____ Supplied records

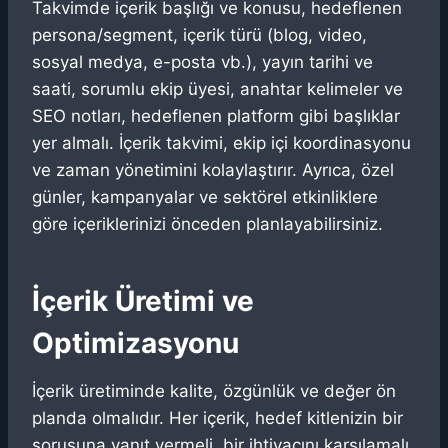
Takvimde içerik başlığı ve konusu, hedeflenen
persona/segment, içerik türü (blog, video,
sosyal medya, e-posta vb.), yayın tarihi ve
saati, sorumlu ekip üyesi, anahtar kelimeler ve
SEO notları, hedeflenen platform gibi başlıklar
yer almalı. İçerik takvimi, ekip içi koordinasyonu
ve zaman yönetimini kolaylaştırır. Ayrıca, özel
günler, kampanyalar ve sektörel etkinliklere
göre içeriklerinizi önceden planlayabilirsiniz.
İçerik Üretimi ve
Optimizasyonu
İçerik üretiminde kalite, özgünlük ve değer ön
planda olmalıdır. Her içerik, hedef kitlenizin bir
sorusuna yanıt vermeli, bir ihtiyacını karşılamalı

________

:: What you will do ::
Write the listing out a second time exactly, dropping all images.

:: Task answer ::
Takvimde içerik başlığı ve konusu, hedeflenen
persona/segment, içerik türü (blog, video,
sosyal medya, e-posta vb.), yayın tarihi ve
saati, sorumlu ekip üyesi, anahtar kelimeler ve
SEO notları, hedeflenen platform gibi başlıklar
yer almalı. İçerik takvimi, ekip içi koordinasyonu
ve zaman yönetimini kolaylaştırır. Ayrıca, özel
günler, kampanyalar ve sektörel etkinliklere
göre içeriklerinizi önceden planlayabilirsiniz.
İçerik Üretimi ve
Optimizasyonu
İçerik üretiminde kalite, özgünlük ve değer ön
planda olmalıdır. Her içerik, hedef kitlenizin bir
sorusuna yanıt vermeli, bir ihtiyacını karşılamalı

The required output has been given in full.